* **REQUIREMENT**:
Everything in the records below except the images should be output exactly as written.

★ ★ ★ ★

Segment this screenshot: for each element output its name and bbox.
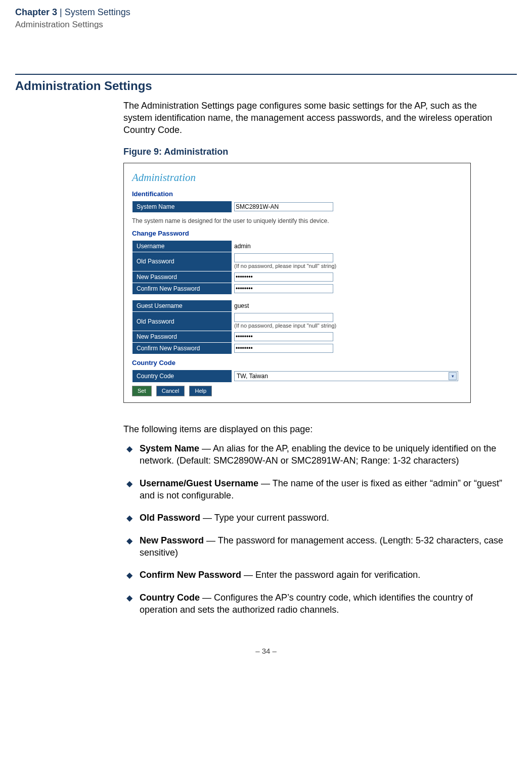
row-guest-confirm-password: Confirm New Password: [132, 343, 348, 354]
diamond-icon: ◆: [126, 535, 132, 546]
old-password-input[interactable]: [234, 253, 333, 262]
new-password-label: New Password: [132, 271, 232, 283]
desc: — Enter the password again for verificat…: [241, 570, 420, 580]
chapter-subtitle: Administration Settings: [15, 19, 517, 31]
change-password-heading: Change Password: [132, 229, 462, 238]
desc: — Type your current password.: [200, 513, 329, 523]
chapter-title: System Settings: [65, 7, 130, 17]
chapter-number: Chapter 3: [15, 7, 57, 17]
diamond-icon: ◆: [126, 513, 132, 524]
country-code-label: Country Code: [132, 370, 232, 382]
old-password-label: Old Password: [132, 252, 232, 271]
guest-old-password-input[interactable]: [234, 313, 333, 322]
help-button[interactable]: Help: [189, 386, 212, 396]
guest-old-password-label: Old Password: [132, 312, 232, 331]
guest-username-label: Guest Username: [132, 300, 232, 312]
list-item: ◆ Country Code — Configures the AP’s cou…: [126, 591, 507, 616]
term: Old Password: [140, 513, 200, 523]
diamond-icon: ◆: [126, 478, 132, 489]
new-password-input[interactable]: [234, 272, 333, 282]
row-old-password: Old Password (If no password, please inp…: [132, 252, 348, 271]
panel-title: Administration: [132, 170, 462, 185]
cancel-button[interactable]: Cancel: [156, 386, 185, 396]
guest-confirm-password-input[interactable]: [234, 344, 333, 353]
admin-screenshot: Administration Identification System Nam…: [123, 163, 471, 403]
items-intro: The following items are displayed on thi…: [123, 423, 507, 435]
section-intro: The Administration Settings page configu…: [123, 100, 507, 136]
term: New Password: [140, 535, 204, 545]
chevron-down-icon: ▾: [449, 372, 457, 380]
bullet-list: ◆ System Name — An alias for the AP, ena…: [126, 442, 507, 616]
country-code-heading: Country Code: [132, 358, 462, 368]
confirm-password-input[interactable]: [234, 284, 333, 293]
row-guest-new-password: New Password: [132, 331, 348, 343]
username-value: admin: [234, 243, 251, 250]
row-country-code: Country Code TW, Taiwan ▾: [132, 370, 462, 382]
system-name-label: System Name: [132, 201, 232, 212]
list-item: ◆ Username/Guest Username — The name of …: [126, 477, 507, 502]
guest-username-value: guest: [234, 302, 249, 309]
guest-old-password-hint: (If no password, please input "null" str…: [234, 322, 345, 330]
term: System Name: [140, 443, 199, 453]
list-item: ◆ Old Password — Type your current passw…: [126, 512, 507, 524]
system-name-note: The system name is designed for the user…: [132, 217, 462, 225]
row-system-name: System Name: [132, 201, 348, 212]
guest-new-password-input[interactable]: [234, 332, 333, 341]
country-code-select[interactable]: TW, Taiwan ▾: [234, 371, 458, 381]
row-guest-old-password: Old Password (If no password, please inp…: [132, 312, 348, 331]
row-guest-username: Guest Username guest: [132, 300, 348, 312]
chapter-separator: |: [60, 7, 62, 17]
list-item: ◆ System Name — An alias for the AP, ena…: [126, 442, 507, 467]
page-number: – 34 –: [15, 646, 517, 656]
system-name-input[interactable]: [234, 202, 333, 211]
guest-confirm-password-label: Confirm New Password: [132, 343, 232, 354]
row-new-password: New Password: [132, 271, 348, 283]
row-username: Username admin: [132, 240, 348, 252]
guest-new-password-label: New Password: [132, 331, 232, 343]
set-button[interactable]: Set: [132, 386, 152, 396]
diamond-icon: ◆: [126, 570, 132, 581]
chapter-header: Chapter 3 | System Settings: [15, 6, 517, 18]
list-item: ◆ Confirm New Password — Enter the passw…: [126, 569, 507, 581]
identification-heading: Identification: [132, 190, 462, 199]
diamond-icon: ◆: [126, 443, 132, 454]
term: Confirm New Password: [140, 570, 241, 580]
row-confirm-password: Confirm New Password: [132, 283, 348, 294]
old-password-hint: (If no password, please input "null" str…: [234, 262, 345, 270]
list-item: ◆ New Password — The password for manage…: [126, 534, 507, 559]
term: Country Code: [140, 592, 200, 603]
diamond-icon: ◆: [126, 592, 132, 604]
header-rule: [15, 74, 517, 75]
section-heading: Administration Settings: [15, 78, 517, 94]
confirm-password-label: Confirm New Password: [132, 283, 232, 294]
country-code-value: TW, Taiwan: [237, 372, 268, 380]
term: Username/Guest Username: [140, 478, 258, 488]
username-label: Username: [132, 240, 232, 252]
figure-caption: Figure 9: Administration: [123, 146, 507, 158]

★ ★ ★ ★

* **OUTPUT FOR THIS EXERCISE**:
Segment this screenshot: for each element output its name and bbox.
row-guest-confirm-password: Confirm New Password: [132, 343, 348, 354]
diamond-icon: ◆: [126, 535, 132, 546]
old-password-input[interactable]: [234, 253, 333, 262]
new-password-label: New Password: [132, 271, 232, 283]
desc: — Enter the password again for verificat…: [241, 570, 420, 580]
chapter-subtitle: Administration Settings: [15, 19, 517, 31]
change-password-heading: Change Password: [132, 229, 462, 238]
desc: — Type your current password.: [200, 513, 329, 523]
chapter-title: System Settings: [65, 7, 130, 17]
chapter-number: Chapter 3: [15, 7, 57, 17]
diamond-icon: ◆: [126, 513, 132, 524]
country-code-label: Country Code: [132, 370, 232, 382]
old-password-label: Old Password: [132, 252, 232, 271]
guest-old-password-input[interactable]: [234, 313, 333, 322]
help-button[interactable]: Help: [189, 386, 212, 396]
guest-old-password-label: Old Password: [132, 312, 232, 331]
guest-username-label: Guest Username: [132, 300, 232, 312]
list-item: ◆ Country Code — Configures the AP’s cou…: [126, 591, 507, 616]
term: Old Password: [140, 513, 200, 523]
diamond-icon: ◆: [126, 478, 132, 489]
new-password-input[interactable]: [234, 272, 333, 282]
row-old-password: Old Password (If no password, please inp…: [132, 252, 348, 271]
panel-title: Administration: [132, 170, 462, 185]
cancel-button[interactable]: Cancel: [156, 386, 185, 396]
guest-confirm-password-input[interactable]: [234, 344, 333, 353]
admin-screenshot: Administration Identification System Nam…: [123, 163, 471, 403]
items-intro: The following items are displayed on thi…: [123, 423, 507, 435]
section-intro: The Administration Settings page configu…: [123, 100, 507, 136]
term: New Password: [140, 535, 204, 545]
chevron-down-icon: ▾: [449, 372, 457, 380]
bullet-list: ◆ System Name — An alias for the AP, ena…: [126, 442, 507, 616]
country-code-heading: Country Code: [132, 358, 462, 368]
confirm-password-input[interactable]: [234, 284, 333, 293]
row-guest-new-password: New Password: [132, 331, 348, 343]
username-value: admin: [234, 243, 251, 250]
row-country-code: Country Code TW, Taiwan ▾: [132, 370, 462, 382]
system-name-label: System Name: [132, 201, 232, 212]
list-item: ◆ Username/Guest Username — The name of …: [126, 477, 507, 502]
guest-username-value: guest: [234, 302, 249, 309]
guest-old-password-hint: (If no password, please input "null" str…: [234, 322, 345, 330]
term: System Name: [140, 443, 199, 453]
list-item: ◆ Old Password — Type your current passw…: [126, 512, 507, 524]
system-name-note: The system name is designed for the user…: [132, 217, 462, 225]
row-system-name: System Name: [132, 201, 348, 212]
guest-new-password-input[interactable]: [234, 332, 333, 341]
country-code-select[interactable]: TW, Taiwan ▾: [234, 371, 458, 381]
row-guest-old-password: Old Password (If no password, please inp…: [132, 312, 348, 331]
row-guest-username: Guest Username guest: [132, 300, 348, 312]
chapter-separator: |: [60, 7, 62, 17]
list-item: ◆ System Name — An alias for the AP, ena…: [126, 442, 507, 467]
page-number: – 34 –: [15, 646, 517, 656]
system-name-input[interactable]: [234, 202, 333, 211]
guest-confirm-password-label: Confirm New Password: [132, 343, 232, 354]
row-new-password: New Password: [132, 271, 348, 283]
row-username: Username admin: [132, 240, 348, 252]
guest-new-password-label: New Password: [132, 331, 232, 343]
set-button[interactable]: Set: [132, 386, 152, 396]
diamond-icon: ◆: [126, 570, 132, 581]
chapter-header: Chapter 3 | System Settings: [15, 6, 517, 18]
list-item: ◆ Confirm New Password — Enter the passw…: [126, 569, 507, 581]
identification-heading: Identification: [132, 190, 462, 199]
diamond-icon: ◆: [126, 443, 132, 454]
term: Confirm New Password: [140, 570, 241, 580]
row-confirm-password: Confirm New Password: [132, 283, 348, 294]
old-password-hint: (If no password, please input "null" str…: [234, 262, 345, 270]
list-item: ◆ New Password — The password for manage…: [126, 534, 507, 559]
term: Country Code: [140, 592, 200, 603]
diamond-icon: ◆: [126, 592, 132, 604]
header-rule: [15, 74, 517, 75]
section-heading: Administration Settings: [15, 78, 517, 94]
confirm-password-label: Confirm New Password: [132, 283, 232, 294]
country-code-value: TW, Taiwan: [237, 372, 268, 380]
term: Username/Guest Username: [140, 478, 258, 488]
username-label: Username: [132, 240, 232, 252]
figure-caption: Figure 9: Administration: [123, 146, 507, 158]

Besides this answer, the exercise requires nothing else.